1841 Dickens publishes Barnaby Rudge. He publicly denounces the child-labor laws and abysmal factory conditions of the times; he lambastes the Tories, who oppose humane labor laws.

1842 Accompanied by Catherine, an exhausted Dickens travels to America, where he is lionized. His popularity there falters upon the publication of American Notes, a chronicle that records his negative reactions to the United States.

1843 Dickens publishes the most famous and best-loved of his annual Christmas books, A Christmas Carol, which had taken him only a matter of weeks to write.

1844 The Dickens family relocates to Genoa, Italy, where they remain for a year.

1846 Dickens signs on as the first editor of the Daily News but soon leaves because of disagreements with the publishers. The family moves to Switzerland, then Paris, and remains abroad for six months.

1847 Upon his return to London, Dickens helps Miss Burdett Coutts start a home for reformed prostitutes, which he later runs. William Makepeace Thackeray begins publishing Vanity Fair in monthly parts.

1848 Dombey and Son, published in one volume, heralds Dickens’s more mature and decidedly dark period, which over the next two decades yields such major works as David Copperfield, Bleak House, Hard Times, Little Dorrit, A Tale of Two Cities, Great Expectations, and Our Mutual Friend. Dickens begins to run a private theater, in which he acts and performs for charity.
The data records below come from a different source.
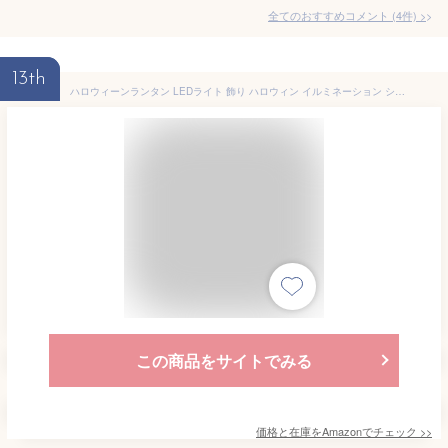
全てのおすすめコメント
(
4
件)
>
13th
ハロウィーンランタン LEDライト 飾り ハロウィン イルミネーション ショッピングモールのマイチェンウィンドウの装飾 中空の明るい大きなカボチャ 室内 屋外 庭 パーティ イベント お化け屋敷 グッズ 小道具
この商品をサイトでみる
価格と在庫を
Amazon
でチェック
>>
His company of amateurs includes painter Augustus Egg, who depicts scenes from novels by Sir Walter Scott, Thackeray, and other writers.

1850 Realism becomes a conscious agenda among artists working in media such as painting, literature, and theater. Dickens establishes his magazine Household Words, which is succeeded by the end of the decade by his publication All the Year Round.

1851 Dickens’s father dies. The author meets landscape painter Wilkie Collins, who has a gift for mystery writing and whom Dickens admires greatly. Dickens’s theater troupe performs before Queen Victoria.

1857 Dickens’s marriage becomes increasingly strained. The Frozen Deep, a melodrama written jointly by Dickens and Collins, stars Dickens and the enchanting actress Ellen Ternan, with whom he falls in love. Ternan, twenty-seven years Dickens’s junior, haunts the author’s fiction from this time on. Dickens tours Switzerland and Italy with Collins and Egg.

1858 Dickens embarks on an exhausting series of public readings, which earn him money but take a toll on his physical health. He and Catherine separate.

1860 Dickens settles in rural Gadshill, his residence for the rest of his life.

1861 Great Expectations is published in three volumes. Dickens begins a second series of public readings that lasts two years.

1863 Dickens’s mother dies, followed by his son Walter’s death in India. After quarreling with Thackeray, Dickens reconciles with him just before Thackeray’s death. The world’s first subway, the Metropolitan Railway, opens in London.

1865 A shaken Dickens survives a disastrous train accident after he returns from France with Ellen Ternan, who is rumored to be his mistress.